Unashamed at Davos: Xi hails ‘open world economy’, signals Biden to toe line

Analysis by WorldTribune Staff, January 28, 2021

“The strong should not bully the weak.”

With that phrase Monday at the World Economic Forum in Davos, Switzerland, Chinese supreme leader Xi Jinping provided a graduate-level tutorial on ruthless communications strategies for any students paying attention.

Chinese supreme leader Xi Jinping speaks at the all-virtual World Economic Forum on Jan. 25. / YouTube

A proponent of “Information War”, Xi’s “bully” comment was obviously aimed at the United States.

It is Xi, of course, who has ordered the detention in concentration camps of over 1 million religious minorities, most of them Muslims. The Chinese Communist Party (CCP) kingpin continues a brutal crackdown on Tibet. Xi’s military threatens every single one of China’s neighbors over territorial disputes on a daily basis.

But, then, Xi was speaking to a gaggle of elites who enjoy benefits from the communist gravy train. So, to no one’s surprise, the Chairman’s speech ruffled no feathers.

Xi’s speech opened and closed with World Economic Forum (WEF) Chairman Klaus Schwab heaping praise on the communist leader.

The speech was also seen as Xi instructing his “old friend” Joe Biden to toe the globalist line, analysts say.

“In short, Xi wants the world to believe that it is now China, not the U.S., that forms the linchpin of the international order. He is warning Joe Biden to keep well away from Donald Trump’s belligerence, lest the Biden administration be discredited in the eyes of the kinds of people who would attend Davos,” John Jiang wrote for The American Spectator on Jan. 27.

“What might a Chinese-led international order look like? According to Xi, it is one free of ‘ideological prejudice.’ In other words: worry less about tyranny or totalitarianism and focus on keeping the gravy train running. That line surely got an extra round of applause out of Klaus Schwab.”

The overarching theme of Xi’s speech, Jiang noted, “was globalization and transnational integration — the more of it, the better, and no need to read the small print.”

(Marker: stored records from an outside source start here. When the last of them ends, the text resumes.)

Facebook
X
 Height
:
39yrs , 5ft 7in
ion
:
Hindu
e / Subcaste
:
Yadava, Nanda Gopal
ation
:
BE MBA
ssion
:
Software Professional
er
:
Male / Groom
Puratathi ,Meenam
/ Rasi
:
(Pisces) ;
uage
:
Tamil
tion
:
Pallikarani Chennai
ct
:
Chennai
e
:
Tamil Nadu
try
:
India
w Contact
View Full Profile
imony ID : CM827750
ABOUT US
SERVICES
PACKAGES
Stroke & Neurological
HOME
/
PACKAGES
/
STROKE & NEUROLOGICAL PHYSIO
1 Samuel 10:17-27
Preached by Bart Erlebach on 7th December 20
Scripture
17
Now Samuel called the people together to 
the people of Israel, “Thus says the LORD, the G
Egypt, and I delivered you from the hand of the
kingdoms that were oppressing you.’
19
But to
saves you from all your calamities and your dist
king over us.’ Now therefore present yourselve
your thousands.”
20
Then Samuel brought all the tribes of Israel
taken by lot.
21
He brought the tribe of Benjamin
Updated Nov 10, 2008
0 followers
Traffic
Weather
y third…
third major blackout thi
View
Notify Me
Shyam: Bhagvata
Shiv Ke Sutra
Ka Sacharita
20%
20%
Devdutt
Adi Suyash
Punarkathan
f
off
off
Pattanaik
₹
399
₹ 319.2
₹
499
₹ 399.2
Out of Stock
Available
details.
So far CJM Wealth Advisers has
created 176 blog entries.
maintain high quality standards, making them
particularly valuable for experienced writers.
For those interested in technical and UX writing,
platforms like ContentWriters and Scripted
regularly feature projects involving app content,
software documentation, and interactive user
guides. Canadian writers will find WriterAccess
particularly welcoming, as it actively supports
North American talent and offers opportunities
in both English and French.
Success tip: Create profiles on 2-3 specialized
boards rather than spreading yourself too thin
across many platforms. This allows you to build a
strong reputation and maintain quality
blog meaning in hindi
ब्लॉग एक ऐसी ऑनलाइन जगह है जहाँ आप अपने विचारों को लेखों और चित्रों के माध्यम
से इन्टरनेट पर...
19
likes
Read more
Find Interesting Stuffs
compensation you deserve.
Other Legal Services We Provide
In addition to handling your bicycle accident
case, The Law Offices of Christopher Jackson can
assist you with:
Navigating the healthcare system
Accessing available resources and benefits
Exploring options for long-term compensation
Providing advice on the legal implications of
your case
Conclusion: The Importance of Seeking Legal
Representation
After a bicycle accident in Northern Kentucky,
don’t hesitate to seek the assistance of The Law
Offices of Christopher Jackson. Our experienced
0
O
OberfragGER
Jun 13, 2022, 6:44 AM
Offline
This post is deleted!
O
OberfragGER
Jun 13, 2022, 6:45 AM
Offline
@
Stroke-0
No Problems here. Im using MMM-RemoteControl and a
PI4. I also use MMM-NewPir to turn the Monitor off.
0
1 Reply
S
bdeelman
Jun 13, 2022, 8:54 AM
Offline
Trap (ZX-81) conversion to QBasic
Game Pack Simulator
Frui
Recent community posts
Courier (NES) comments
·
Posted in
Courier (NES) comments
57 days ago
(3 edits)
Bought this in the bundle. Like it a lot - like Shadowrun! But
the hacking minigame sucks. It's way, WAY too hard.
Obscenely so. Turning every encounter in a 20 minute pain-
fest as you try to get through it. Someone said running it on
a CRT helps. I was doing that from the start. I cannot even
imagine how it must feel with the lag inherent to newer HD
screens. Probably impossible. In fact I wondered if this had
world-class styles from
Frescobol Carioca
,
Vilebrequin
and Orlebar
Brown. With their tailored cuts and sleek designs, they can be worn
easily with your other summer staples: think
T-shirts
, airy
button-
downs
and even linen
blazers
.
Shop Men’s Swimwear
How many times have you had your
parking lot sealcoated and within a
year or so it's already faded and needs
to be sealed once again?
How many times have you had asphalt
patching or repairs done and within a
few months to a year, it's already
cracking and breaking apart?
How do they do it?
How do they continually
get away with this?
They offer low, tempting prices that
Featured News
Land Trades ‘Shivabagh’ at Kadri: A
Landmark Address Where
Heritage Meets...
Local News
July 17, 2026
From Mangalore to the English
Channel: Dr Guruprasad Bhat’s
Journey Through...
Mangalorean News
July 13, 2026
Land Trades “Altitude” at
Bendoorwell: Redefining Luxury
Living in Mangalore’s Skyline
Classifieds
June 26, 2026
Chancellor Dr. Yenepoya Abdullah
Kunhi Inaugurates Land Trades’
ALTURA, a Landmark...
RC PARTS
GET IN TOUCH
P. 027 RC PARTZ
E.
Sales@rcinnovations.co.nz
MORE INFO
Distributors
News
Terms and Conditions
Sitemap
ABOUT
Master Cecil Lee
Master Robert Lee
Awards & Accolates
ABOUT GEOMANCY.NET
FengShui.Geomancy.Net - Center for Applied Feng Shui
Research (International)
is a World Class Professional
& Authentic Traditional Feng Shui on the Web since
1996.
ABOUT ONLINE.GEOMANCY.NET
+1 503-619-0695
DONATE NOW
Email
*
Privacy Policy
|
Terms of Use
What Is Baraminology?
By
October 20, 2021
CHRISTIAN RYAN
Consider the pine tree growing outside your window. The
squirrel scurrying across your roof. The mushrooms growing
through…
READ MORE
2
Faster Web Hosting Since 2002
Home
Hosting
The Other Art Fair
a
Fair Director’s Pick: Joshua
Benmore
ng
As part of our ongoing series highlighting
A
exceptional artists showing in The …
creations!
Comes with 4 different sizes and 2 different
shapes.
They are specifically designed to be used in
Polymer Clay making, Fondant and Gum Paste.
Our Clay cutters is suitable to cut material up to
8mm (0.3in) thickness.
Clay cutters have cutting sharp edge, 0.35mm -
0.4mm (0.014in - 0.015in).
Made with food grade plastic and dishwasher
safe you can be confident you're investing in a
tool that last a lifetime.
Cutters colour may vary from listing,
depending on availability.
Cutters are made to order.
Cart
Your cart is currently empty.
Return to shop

Building an “open world economy,” according to Xi, means keeping “the global industrial and supply chains stable and open” and upholding “the multilateral trading regime,” a thinly veiled dig at the trade policy pursued by President Donald Trump.

Such openness would also require taking down “barriers to … technological exchanges,” Xi said.

“Technology transfers, both illegal and voluntary (in exchange for business deals) constitute perhaps the single greatest method of wealth extraction by China against the United States,” Jiang noted.

Though this year’s Davos meeting was all-virtual, the atmosphere “was no less surreal, at least at first glance,” Jiang wrote.

“What is the strongman leader of the largest communist nation in the world doing headlining the premier event for the world’s free-trading liberal internationalist elite? Of course, there is no real mystery here. China’s use of global organizations to its advantage has been evident as far back as its entry into the World Trade Organization (WTO). The WTO’s kowtowing to China throughout the coronavirus pandemic was an embarrassment observed by the entire world.”